A Horse and Two Owners
As I was praying a week or so before Lent, a picture came which I’m still living in. It helps me open to God’s deep knowing and tender love of me. I share it in case it helps you too.
In the first frame, a horse is tightly bridled, head pulled back sharply so she can’t properly breathe or freely run. She shakes her head, trying to rid herself of the bit in her mouth, and receives a sharp pull on the reins. Her rider doesn’t hesitate to use spurs and a whip. He shouts and demands. The horse is tense and jumpy and frightened, easily startled, quick to bolt. Though she has every reason to want to buck the rider off her back, it’s not her intent. She’s just tense and frightened and unable to help the responses of her nervous system.
In the second frame, the same horse is in a pasture, relaxed and free, able to breathe and graze and roll in the grass. Her new owner loves his horse and she loves him, feels safe with him. He knows her sensitivity, her quickness to startle—and, rather than impatience, her sensitivity awakens in him the greatest depths of his gentleness. Often he comes and strokes her nose and whispers tender words. Though the horse loves the freedom to rest and roll in the pasture, loves it when her owner whispers and strokes her nose, her greatest honor and delight is when he comes and says, “Shall we?” and together they run, fast as the wind, him on her back. For this she was made. He rides bareback, so in tune with the horse that he can feel the slightest tension and whisper a word of comfort or calm her with a touch. Likewise, a slight nudge is all she needs to know what he wants, and she follows instantly because she trusts him implicitly. There’s no need for a saddle or spurs or a whip. And as I watch, I see how, in the right hands, her weakness becomes strength, her sensitivity a delight to them both.
A Return to God
Lent is not about a return to rules, but a return to God—the God who loves us and desires to set us free. As Kevin O’Brien, S.J., says,
“God seeks to free us from everything that gets in the way of loving ourselves, others, and God.
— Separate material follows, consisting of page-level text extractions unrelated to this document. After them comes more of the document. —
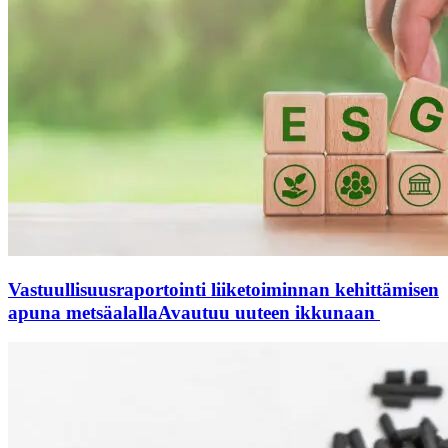
Vastuullisuusraportointi liiketoiminnan kehittämisen
apuna metsäalalla
Avautuu uuteen ikkunaan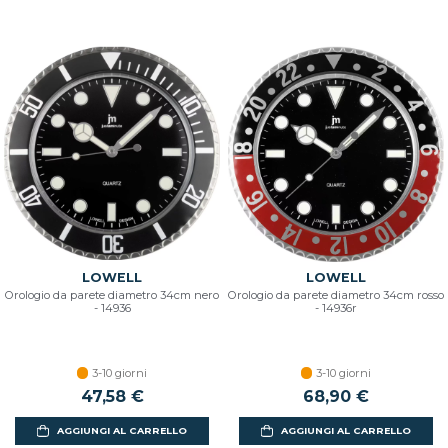
LOWELL
LOWELL
Orologio da parete diametro 34cm nero
Orologio da parete diametro 34cm rosso
- 14936
- 14936r
3-10 giorni
3-10 giorni
47,58 €
68,90 €
AGGIUNGI AL CARRELLO
AGGIUNGI AL CARRELLO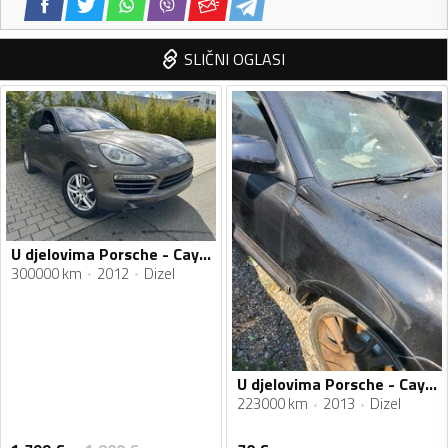
SLIČNI OGLASI
U djelovima Porsche - Cayenne 3.0 tdi
300000 km
2012
Dizel
U djelovima Porsche - Cayenne 3.0 dizel
223000 km
2013
Dizel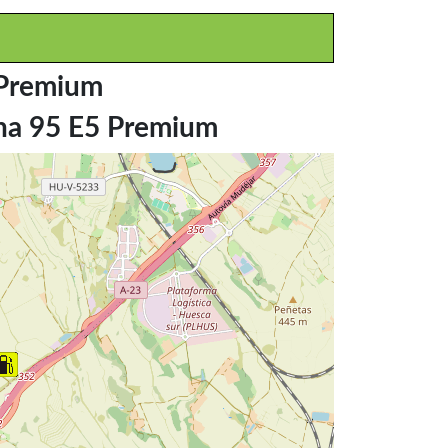
 Premium
ina 95 E5 Premium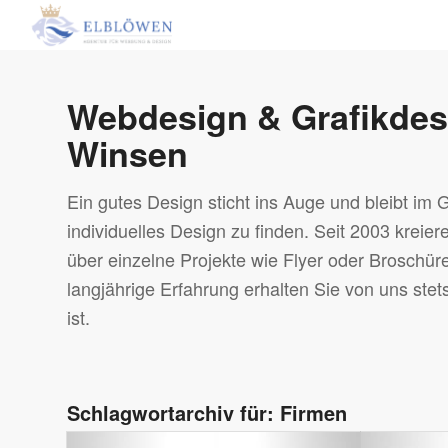
Webdesign & Grafikdes
Winsen
Ein gutes Design sticht ins Auge und bleibt im
individuelles Design zu finden. Seit 2003 krei
über einzelne Projekte wie Flyer oder Broschü
langjährige Erfahrung erhalten Sie von uns stets
ist.
Schlagwortarchiv für:
Firmen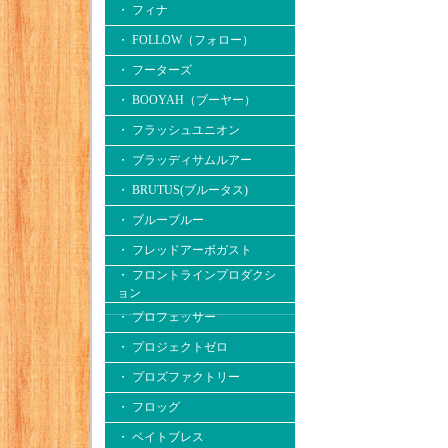
・ フィナ
・ FOLLOW（フォロー）
・ フーターズ
・ BOOYAH（ブーヤー）
・ フラッシュユニオン
・ ブラッディサムルアー
・ BRUTUS(ブルータス)
・ ブルーブルー
・ フレッドアーボガスト
・ フロントラインプロダクシ
ョン
・ プロフェッサー
・ プロジェクトゼロ
・ プロズファクトリー
・ フロッグ
・ ベイトブレス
The focus is not simply naming our sins, which can itself become a form of self-preoccupation. Instead, we focus on who God is and who we are before God. With this orientation, we discover the source of our liberation: the boundless mercy of God. (The Ignatian Adventure, p. 97)
The writer to Hebrews says a similar thing:
Therefore, since we are surrounded by such a great cloud of witnesses, let us throw off everything that hinders and the sin that so easily entangles. And let us run with perseverance the race marked out for us, fixing our eyes on Jesus, the pioneer and perfecter of faith. For the joy set before him he endured the cross, scorning its shame, and sat down at the right hand of the throne of God. Consider him who endured such opposition from sinners, so that you will not grow weary and lose heart. (Heb 12:1-3)
Do you hear it? Throwing off entangling sins and hindrances is a key part of being able to run. But we persevere in running the race by fixing our attention not on the hindrances but on the One who loves us at the cost of his own life—and who does so for the joy of union with us.